◆ YOUR INSTRUCTIONS
From the records below, print exactly the lines starting at the one containing "Shamoldan tezroq /" and ending at the one containing "2025 tarjima kino HD", ends included, and nothing else.

(SUPPLIED MATERIAL begins)

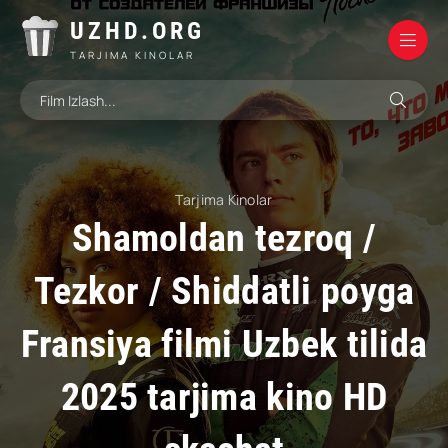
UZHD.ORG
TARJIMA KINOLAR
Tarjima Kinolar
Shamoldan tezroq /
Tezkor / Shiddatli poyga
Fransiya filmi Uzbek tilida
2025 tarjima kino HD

(SUPPLIED MATERIAL ends)
(SUPPLIED MATERIAL begins)

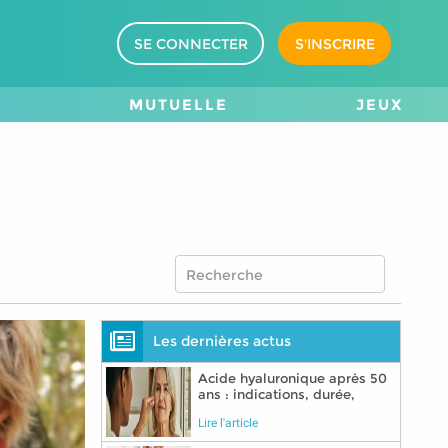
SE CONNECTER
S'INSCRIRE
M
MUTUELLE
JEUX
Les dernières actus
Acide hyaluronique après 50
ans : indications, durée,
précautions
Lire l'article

(SUPPLIED MATERIAL ends)
(SUPPLIED MATERIAL begins)

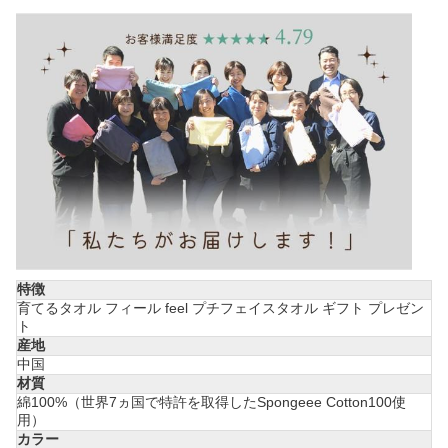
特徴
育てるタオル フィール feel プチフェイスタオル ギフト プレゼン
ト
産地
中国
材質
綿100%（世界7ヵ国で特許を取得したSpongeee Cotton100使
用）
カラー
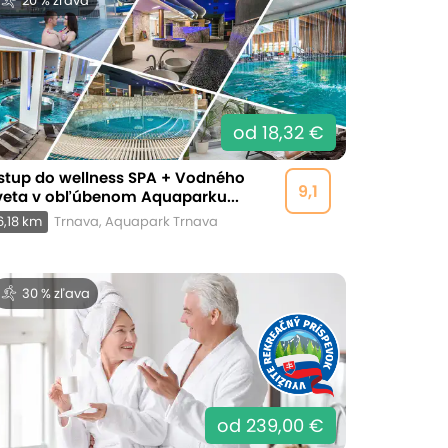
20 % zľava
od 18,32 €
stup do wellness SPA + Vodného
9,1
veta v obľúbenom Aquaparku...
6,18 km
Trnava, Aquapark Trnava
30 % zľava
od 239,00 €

(SUPPLIED MATERIAL ends)

◆ PROBLEM SOLUTION
Shamoldan tezroq /
Tezkor / Shiddatli poyga
Fransiya filmi Uzbek tilida
2025 tarjima kino HD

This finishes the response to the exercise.